The Indianapolis Colts got their cornerback in Vontae Davis.
Jay Glazer of FOX Sports also reported:
For all who've been trying to find out Colts trade, I'm reporting the Colts have agreed to a trade for Fins CB Vontae Davis for 2nd rd pick— Jay Glazer (@JayGlazer) August 26, 2012
This was a nice move by the Colts as the defense did need to add some young talent. Davis is only 24 years old and has enjoyed a decent career thus far.
Most certainly are the Colts taking a risk after Davis lost his starting role, but he's proven to be a gamer in the regular season. Indy is back on the rise and much more recognition needs to start being given to coach Chuck Pagano's defense.
Adds Needed Talent to the Secondary
With safeties like Tom Zbikowski and Antoine Bethea, Indy was sitting pretty having Jerraud Powers on one side.
So with one spot left to complete the defensive backs, Davis is easily a better option over Cassius Vaughn or Justin King.

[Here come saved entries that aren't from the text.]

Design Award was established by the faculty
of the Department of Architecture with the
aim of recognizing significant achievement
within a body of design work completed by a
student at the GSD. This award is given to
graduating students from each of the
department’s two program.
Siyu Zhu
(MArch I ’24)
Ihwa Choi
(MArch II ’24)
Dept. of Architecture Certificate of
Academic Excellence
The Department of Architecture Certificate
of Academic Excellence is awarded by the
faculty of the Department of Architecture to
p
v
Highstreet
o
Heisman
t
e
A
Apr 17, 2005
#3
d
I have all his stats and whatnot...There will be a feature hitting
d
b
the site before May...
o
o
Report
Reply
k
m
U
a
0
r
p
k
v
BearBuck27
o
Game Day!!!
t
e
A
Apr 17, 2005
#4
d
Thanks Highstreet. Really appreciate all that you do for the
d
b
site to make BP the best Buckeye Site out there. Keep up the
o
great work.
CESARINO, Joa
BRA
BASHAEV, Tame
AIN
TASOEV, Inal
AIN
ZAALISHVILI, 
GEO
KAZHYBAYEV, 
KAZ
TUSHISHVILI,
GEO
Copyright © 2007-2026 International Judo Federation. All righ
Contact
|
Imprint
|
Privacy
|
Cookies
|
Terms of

Through three seasons Davis has accumulated 148 tackles (132 solo), nine picks and defended 32 passes.
Vaughn and Davis, though, do have the experience to provide Pagano with the option of a more reliable nickel/dime package. In a pass-happy league you can never have too many defensive backs with solid playing experience.
Davis however, possesses the instincts, size and reliable tackling to shutdown one side. He doesn't allow an extension number of yards after the catch and is stronger for run support when needed.

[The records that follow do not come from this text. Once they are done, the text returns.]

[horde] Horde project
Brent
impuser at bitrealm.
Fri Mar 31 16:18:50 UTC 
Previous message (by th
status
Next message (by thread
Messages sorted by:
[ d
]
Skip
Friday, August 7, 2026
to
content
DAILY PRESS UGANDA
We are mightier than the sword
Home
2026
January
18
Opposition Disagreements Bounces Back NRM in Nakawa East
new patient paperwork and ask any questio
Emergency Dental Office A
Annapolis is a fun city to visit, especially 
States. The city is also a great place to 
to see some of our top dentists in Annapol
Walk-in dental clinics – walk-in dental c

Takes Pressure Off the Front Seven
All of this, of course, takes a vehement amount of pressure of the Indianapolis front seven.
Lacking against the run in 2011 by allowing 144 yards per game and ranking No. 29, the Colts also gave up 4.3 yards per carry and 19 rushing touchdowns. Now, however, the linebackers can assist the defensive line in focusing on the opposing ground game.

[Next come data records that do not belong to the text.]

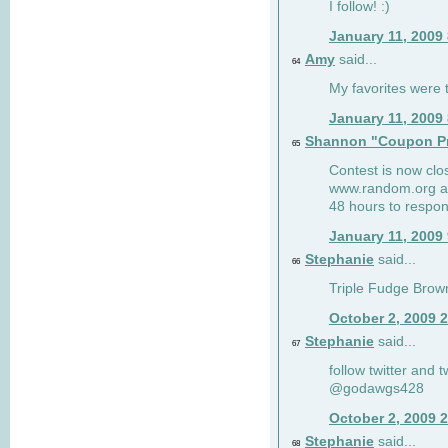
I follow! :)
January 11, 2009
Amy
said...
64
My favorites were th
January 11, 2009
Shannon "Coupon Pr
65
Contest is now clos
www.random.org and
48 hours to respon
January 11, 2009
Stephanie
said...
66
Triple Fudge Brown
October 2, 2009 
Stephanie
said...
67
follow twitter and 
@godawgs428
October 2, 2009 
Stephanie
said...
68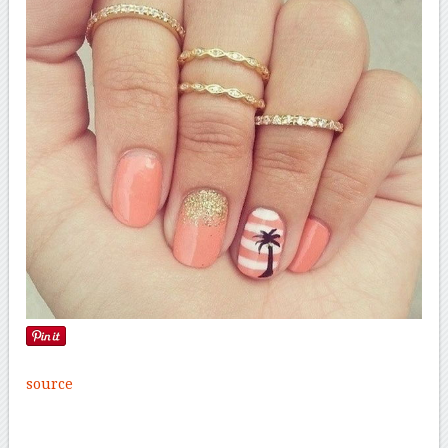
source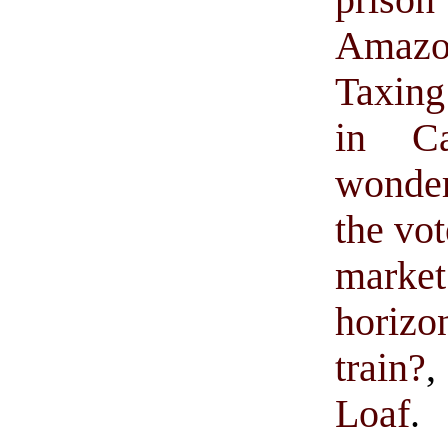
prison
Amazon
Taxing 
in Cal
wonder
the vot
market
horizo
train?
,
Loaf
.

With corners like Davis and Powers, the Colts can play a lot more press coverage and use inside leverage. This forces a receiver to adjust his route outside, which allows the corner to utilize the boundary as an extra defender.
In turn, the linebackers need not worry as much regarding receivers getting free releases toward the middle of the field. If anything, the outside linebacker closest to the boundary can blitz more often and the inside 'backers can man up on the tight end and/or bracket the running back.
This also allows a safety to roll down and fill the intermediate zone for a blitzing inside 'backer to apply more immediate quarterback pressure. It's quite fascinating how much a corner can impact a defense and help prepare when half the field is taken away on both sides instead of one.
Obviously this type of look won't be shown on every down, but it's a viable option that opens up the rest of the defensive playbook.
Creates Additional Possessions For Offense
Everything in the aforementioned sections leads back to giving Andrew Luck more opportunities.
For as much promise and current ability that Luck possesses, his NFL development will quickly pick up with each series under center. Well, that's the essence of defense aside from preventing an opponent from scoring: getting the offense back on the field.
Davis only appeared in 12 games last season but he finished with four picks, nine defended passes and made 43 tackles. At his core Davis is efficient, because he may not get challenged a great amount but he makes the most of each test.
Plus, it's not like the AFC South presents him with any receivers who are impossible to cover outside of Andre Johnson. And he hasn't played a full season since 2009.
Include two young quarterbacks in Blaine Gabbert and Jake Locker, and Indianapolis won't be too far behind the Houston Texans. Also, if quarterbacks don't attack Davis then there's Powers, Zbikowski and Bethea blanketing elsewhere.
The Colts' coverage will be there and lest we forget about the pass rush duo of Dwight Freeney and Robert Mathis. Indianapolis will force more three-and-outs and turnovers than 2011, so count on Luck being provided with plenty of additional possessions this season.